◆ Exercise description
Copy word for word, please, the lines of the entries below running from the one containing "or power source, such" to the one containing "use, thanks to", both ends included.

___

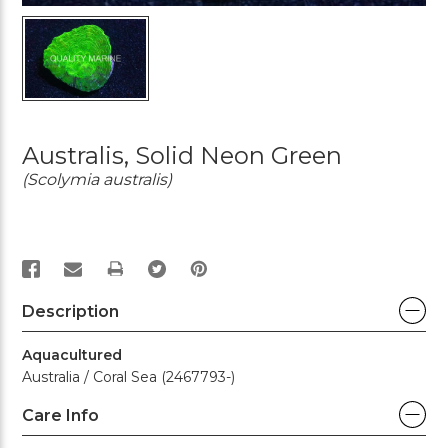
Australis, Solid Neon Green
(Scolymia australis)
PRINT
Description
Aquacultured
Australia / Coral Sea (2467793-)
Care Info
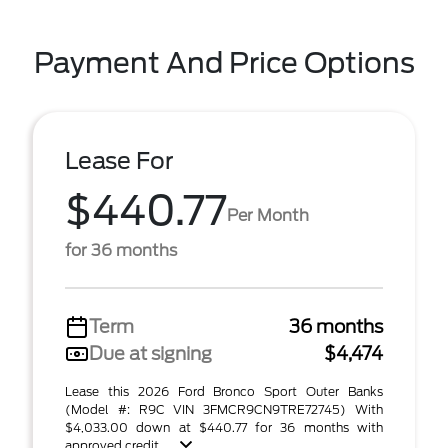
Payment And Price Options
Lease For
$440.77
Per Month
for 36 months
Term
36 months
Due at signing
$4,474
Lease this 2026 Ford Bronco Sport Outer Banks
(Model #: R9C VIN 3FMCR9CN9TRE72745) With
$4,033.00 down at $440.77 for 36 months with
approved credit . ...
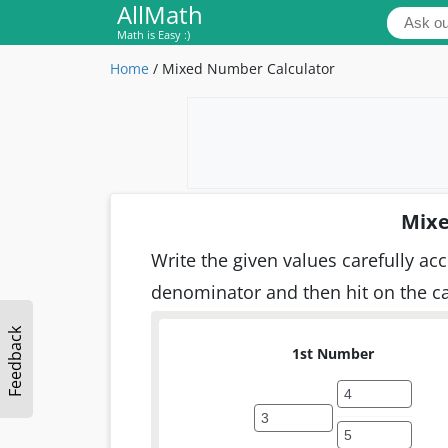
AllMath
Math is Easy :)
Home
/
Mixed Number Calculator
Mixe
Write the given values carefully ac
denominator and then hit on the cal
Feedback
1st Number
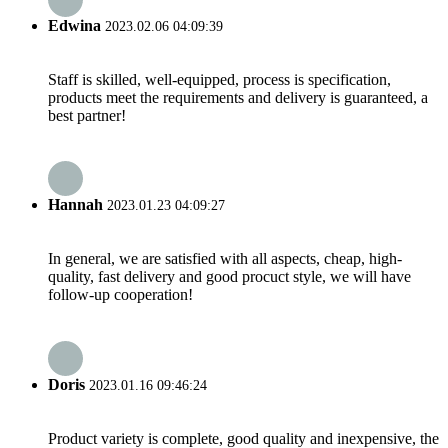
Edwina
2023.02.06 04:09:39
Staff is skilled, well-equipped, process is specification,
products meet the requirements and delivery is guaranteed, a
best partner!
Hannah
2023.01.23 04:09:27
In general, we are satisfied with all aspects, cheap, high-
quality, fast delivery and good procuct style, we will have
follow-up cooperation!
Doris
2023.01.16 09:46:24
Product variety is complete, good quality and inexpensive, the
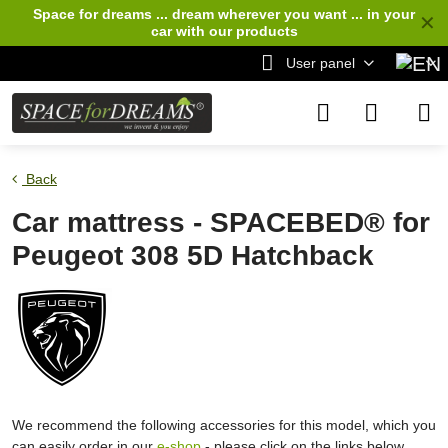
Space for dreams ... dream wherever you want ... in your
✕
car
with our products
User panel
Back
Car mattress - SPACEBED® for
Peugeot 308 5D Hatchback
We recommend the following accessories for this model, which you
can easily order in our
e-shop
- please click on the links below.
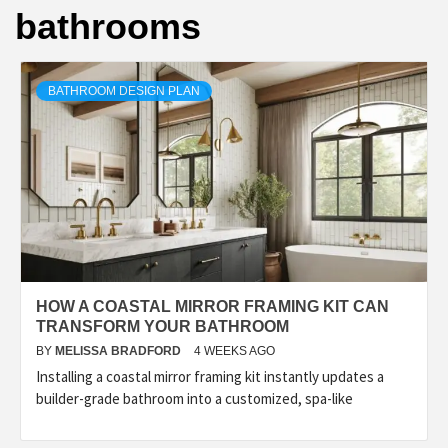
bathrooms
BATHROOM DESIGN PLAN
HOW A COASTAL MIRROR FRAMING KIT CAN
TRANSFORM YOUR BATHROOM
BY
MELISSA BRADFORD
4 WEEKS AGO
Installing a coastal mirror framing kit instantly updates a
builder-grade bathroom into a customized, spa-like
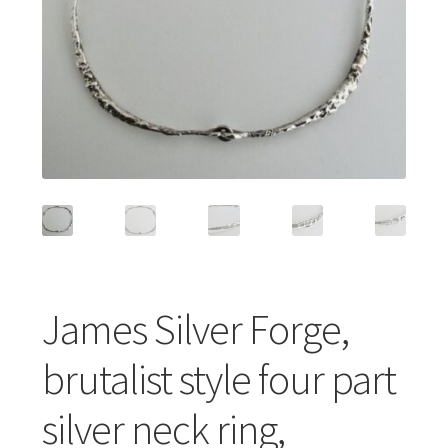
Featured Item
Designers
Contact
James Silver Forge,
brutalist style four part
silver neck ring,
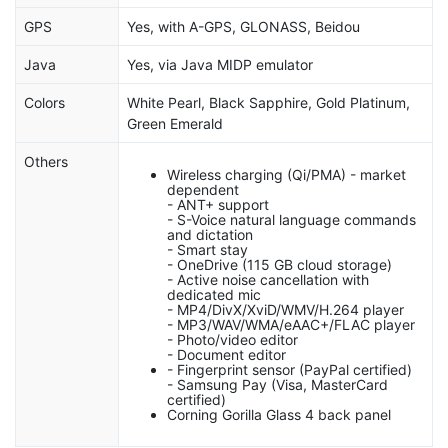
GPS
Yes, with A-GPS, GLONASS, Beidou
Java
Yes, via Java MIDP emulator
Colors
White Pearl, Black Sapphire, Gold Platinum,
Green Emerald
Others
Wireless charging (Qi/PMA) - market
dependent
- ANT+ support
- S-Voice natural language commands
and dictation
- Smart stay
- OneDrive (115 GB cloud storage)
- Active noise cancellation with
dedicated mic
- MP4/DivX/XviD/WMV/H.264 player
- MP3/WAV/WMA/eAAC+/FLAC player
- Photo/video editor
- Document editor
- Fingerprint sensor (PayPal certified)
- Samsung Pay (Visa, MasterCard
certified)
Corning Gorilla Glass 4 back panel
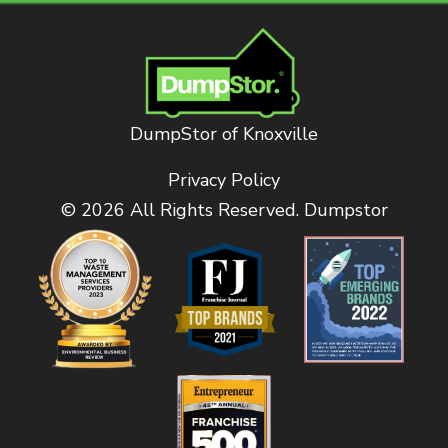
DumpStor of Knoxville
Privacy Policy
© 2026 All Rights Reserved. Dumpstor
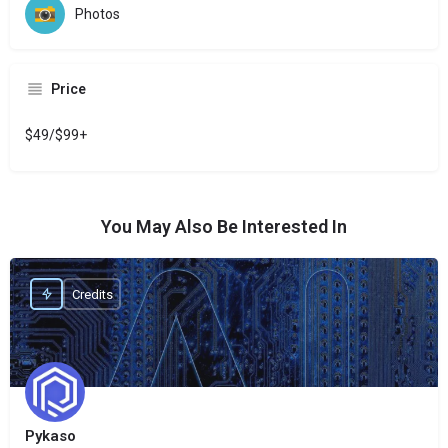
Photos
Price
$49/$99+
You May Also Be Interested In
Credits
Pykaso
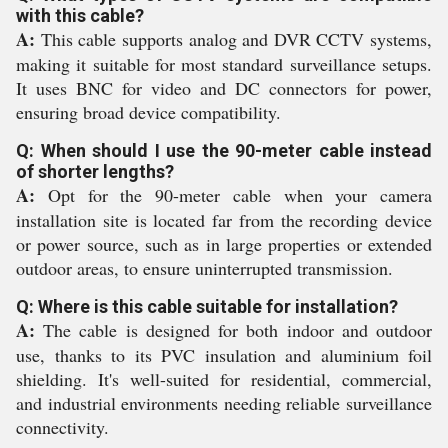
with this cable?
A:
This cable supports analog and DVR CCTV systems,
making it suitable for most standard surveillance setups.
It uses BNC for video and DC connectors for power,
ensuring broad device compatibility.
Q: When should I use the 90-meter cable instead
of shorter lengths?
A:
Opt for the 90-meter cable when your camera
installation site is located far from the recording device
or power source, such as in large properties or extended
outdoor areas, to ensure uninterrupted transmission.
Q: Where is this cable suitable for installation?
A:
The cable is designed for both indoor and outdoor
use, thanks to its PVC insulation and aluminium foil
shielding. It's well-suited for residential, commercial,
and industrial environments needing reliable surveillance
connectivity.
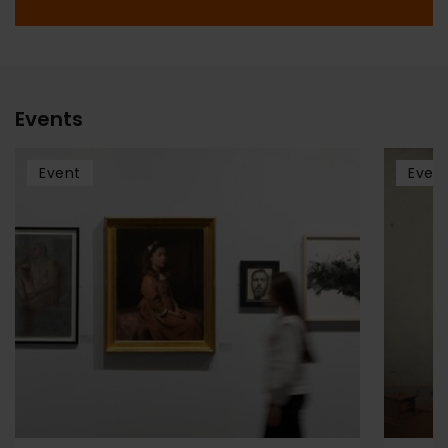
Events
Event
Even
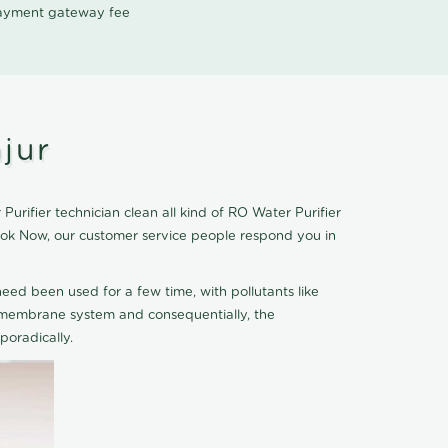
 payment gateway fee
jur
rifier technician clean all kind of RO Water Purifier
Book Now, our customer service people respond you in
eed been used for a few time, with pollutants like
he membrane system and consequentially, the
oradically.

___

◆ Exercise result
or power source, such as in large properties or extended
outdoor areas, to ensure uninterrupted transmission.
Q: Where is this cable suitable for installation?
A:
The cable is designed for both indoor and outdoor
use, thanks to its PVC insulation and aluminium foil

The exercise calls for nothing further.